“The problem had always been that the rate of cost and sensitivity were going in the same direction,” says Lewandowski. “Engineers would design a device that was very sensitive but also very costly, or conversely, less costly but also less sensitive.”
John Lewandowski, a PhD candidate in Associate Professor John Hart’s research group. Photo by: Len Rubenstein
According to Lewandowski, a PhD student in Associate Professor John Hart’s research group, it’s true that cost and sensitivity are the two most important factors of a successful malaria diagnosis device, but only if the cost is low while the sensitivity is high.
Lewandowski designed a device that was able to balance that relationship and steer it in the right direction.
The trick, he says, is using a low-cost consumable, the object that holds the blood sample in the device. Magnets in the device pulse a magnetic field across the consumable with permanent magnets rotating around the sample, so the thinner (and cheaper) the consumable, the closer the magnets are and the higher the overall accuracy.
“This is a very low-cost approach,” explains Lewandowski, “because it quickly aligns the hemozoin and then allows them to randomize. I studied the hemozoin’s relaxation rate to design a system that allowed them to relax into a randomized form just long enough to get a readable signal, but not so long that the power requirements or magnetic field reached an inflection point and made the device too expensive. This innovation really separates it from previous techniques that only looked for the magnetic property in the blood.”
When malaria parasites make their way into the bloodstream through the bite of a mosquito, they start to digest the red blood cells. But there is part of the hemoglobin they aren’t able to digest – which then becomes polymerized and magnetic, with unique optical properties.
As a mechanical engineer, Lewandowski, who had originally wanted to be a medical doctor and studied biology as an undergraduate at CWRU, envisioned a solution that took advantage of these mechanical properties of the disease.
“Another innovative element was the fact that we manipulated the hemozoin markers themselves rather than the polarization,” he continues. “Polarization switching may be simpler to implement, but it is more susceptible to false positives. We realized the hemozoin were rod-shaped and that, when pulsed, would absorb more of this 650nm wavelength light on their long axis than their short axis, which is a perfect and low-cost way to distinguish malaria hemozoin signals from hemoglobin or other magnetic confounding effects.”
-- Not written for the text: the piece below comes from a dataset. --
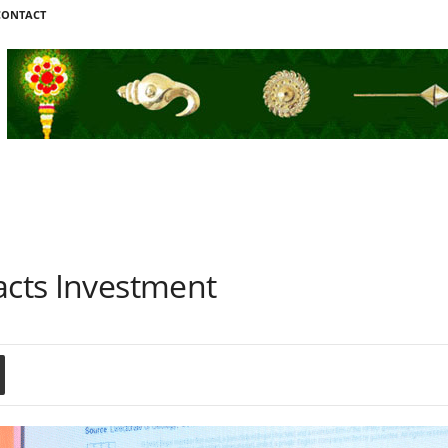
CONTACT
acts Investment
It was Lewandowski’s engineering frame of mind brought to bear on his biological knowledge that enabled him to make the crucial breakthrough – one that has garnered both him and his resulting company, Disease Diagnostic Group (DDG), quite a bit of attention. DDG won the MIT $100K Entrepreneurship Competition this past spring and just recently won the MassChallenge Diamond $100K Prize this past October as well.
His Rapid Assessment of Malaria (RAM) device, as he now calls it – which is reusable and currently about the size of an iPhone box – works by pulsing magnetic fields over the inserted blood sample. If the person is infected with malaria, the magnetic biomarkers in their sample will spin in conjunction with the spinning magnets, and when a laser shines a light through the sample, fluctuating light can be viewed on the other side, allowing a quantitative measure of the parasite density.
The device’s portability, along with its high accuracy and low cost, make it a perfect fit for low-resource areas hit hardest by malaria, such as Africa, where 90% of all malaria deaths occur. Transmitted by mosquitos, malaria affected approximately 198 million people worldwide in 2013, killing approximately 3% of those affected, according to the World Health Organization.
“I can see now that my first prototype was actually quite unusable from a global perspective,” says Lewandowski. “After taking 2.76: Global Engineering with Professor Amos Winter, I realized the importance of speaking with the end users. When I did that, I received a lot of unexpected feedback. For example, I had always planned on using rechargeable batteries as the power source because that’s what you’d do in developed countries. But the users I spoke with in low-resource areas wanted a universal adaptor they could hook up to various sources, such as a phone or car battery. I never would have thought of that, and it completely changed the power requirements of the device.”
Lewandowksi and his team at DDG are working on miniaturizing RAM even further by modeling and optimizing the polarization effects and isolating the infected red blood cells before analysis. They also plan to apply the magnet-laser technology to other diseases, such as schistosomiasis, dengue fever, typhoid, and Chagas’ disease.